■ DATA SUPPLIED:
<<<<
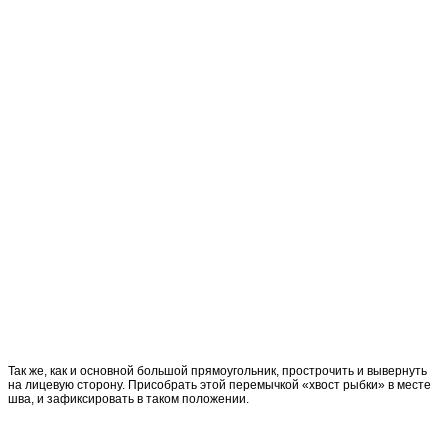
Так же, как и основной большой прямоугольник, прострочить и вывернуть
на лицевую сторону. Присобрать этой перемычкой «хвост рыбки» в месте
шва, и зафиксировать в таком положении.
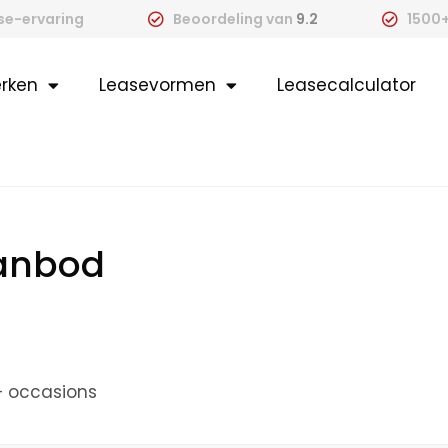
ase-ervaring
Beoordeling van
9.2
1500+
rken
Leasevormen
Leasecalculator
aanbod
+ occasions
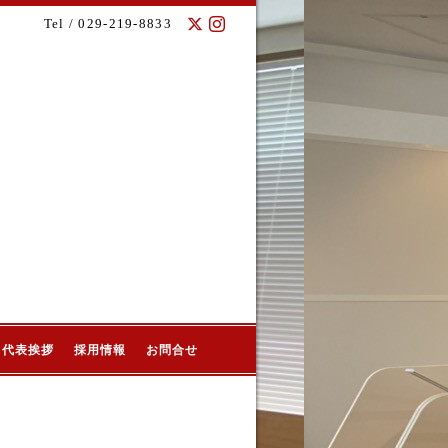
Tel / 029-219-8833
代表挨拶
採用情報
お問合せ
>>>>
■ EXERCISE DESCRIPTION: Leave out the pictures and repeat exactly the lines from the one containing "Leasevormen" through the last line of the entries.

■ FINAL ANSWER:
Leasevormen
Leasecalculator
aanbod
+ occasions
Tel / 029-219-8833
代表挨拶
採用情報
お問合せ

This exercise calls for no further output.